Strategy to solve this number puzzle in the fewest moves?

What does the
“0 7
3 4”
signify?

It signifies that there are two baskets, one with 0 and one 7 apples. The second lines signifies that they now have 3 and 4 apples.

The problem may need additional specification in order to arrive at a solution anywhere near what you expect.

When you say that the baskets can contain “any number of” apples (and I’m assuming whole numbers, though even that isn’t specified), negative numbers are real, and so are numbers which would not be real for “apples in a basket”, such as numbers in the thousands, millions, etc.

The first step, then, and even with the simple problems that you’ve specified, has to be “count the damn apples, and count the baskets”.

A worst case scenario puts huge numbers (much larger than Y) of apples in every basket. For X=7, Y=2, suppose you start with millions:

1,000,000 1,000,000 1,000,000 1,000,000 1,000,000 1,000,000 1,000,000

What’s the first move? Where will excess apples go? Doesn’t there have to be some control over total apples given a value of Y?

[ edit ] Answering my own question, the average number of apples per basket A cannot exceed Y.

A = {Sum (i=1 to X) of Ai} / X
where Ai represents the number of apples in the i-th basket.

A <= Y

Otherwise you have excess apples with nowhere to go, as in my example.

@CWOTUS There won’t be negative numbers, or imaginary numbers, just whole numbers.

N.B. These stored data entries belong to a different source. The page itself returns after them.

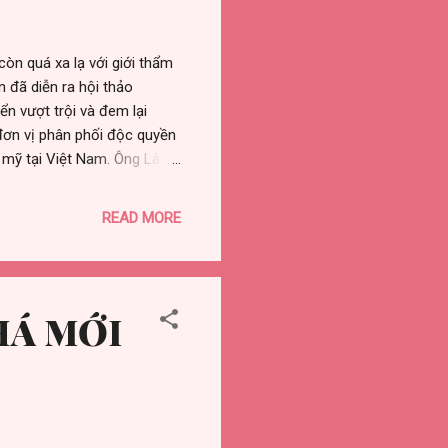
còn quá xa lạ với giới thẩm
n đã diễn ra hội thảo
iển vượt trội và đem lại
đơn vị phân phối độc quyền
 mỹ tại Việt Nam. Ông Lâm
 phong ứng dụng công nghệ
iên thẩm mỹ Trần Ngọc Mỹ
READ MORE
. Chương trình thu hút sự
ố Hồ Chí Minh, Hà Nội và
eauty Thanh Mai, Lavender,
HÁ MỚI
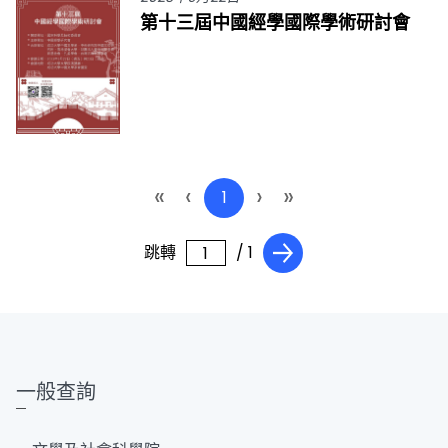
第十三屆中國經學國際學術研討會
«
‹
›
»
1
跳轉
/ 1
一般查詢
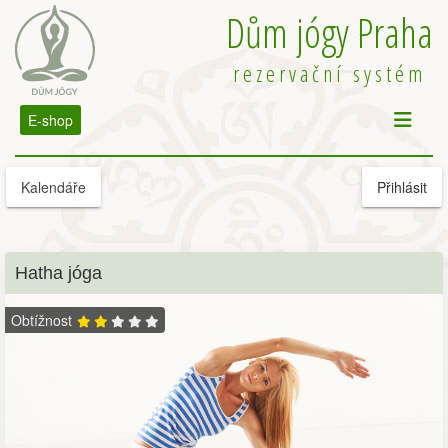
Dům jógy Praha
rezervační systém
E-shop
Kalendáře
Přihlásit
Hatha jóga
Obtížnost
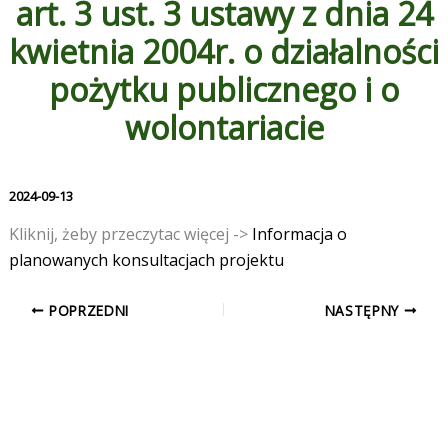
art. 3 ust. 3 ustawy z dnia 24
kwietnia 2004r. o działalności
pożytku publicznego i o
wolontariacie
2024-09-13
Kliknij, żeby przeczytac więcej ->
Informacja o
planowanych konsultacjach projektu
POPRZEDNI
NASTĘPNY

@gasman Assume that the problem is always solvable. This means that the total number of apples cannot be more than X*Y.

Is this a classic problem in computational theory? Is there a known solution?
I once wrote a program to solve a differential equation using a numerical technique known as “relaxation” of two-dimensional mesh iterating through every lattice point. This problem is one-dimensional so I guess you could iterate first-to-last, moving an apple out of a basket if (a) it has more than Y apples; (b) one or both neighbors holds fewer than Y. Transfer one apple to the neighbor with the lesser amount. If they hold the same amount choose the one closest to the front.

I don’t know if that algorithm works, and I highly doubt it’s optimal. For instance, there might be a better way to decide a move between equal neighbors. There might be a better sequence in which to visit all the baskets than first-to-last. etc.

The only strategy that I can devise is:

1. Count the total baskets (X).
2. Count the total apples (Y).
3. Divide Y by X to arrive at an average “apples per basket” value.
4. Adjust each basket accordingly, one by one.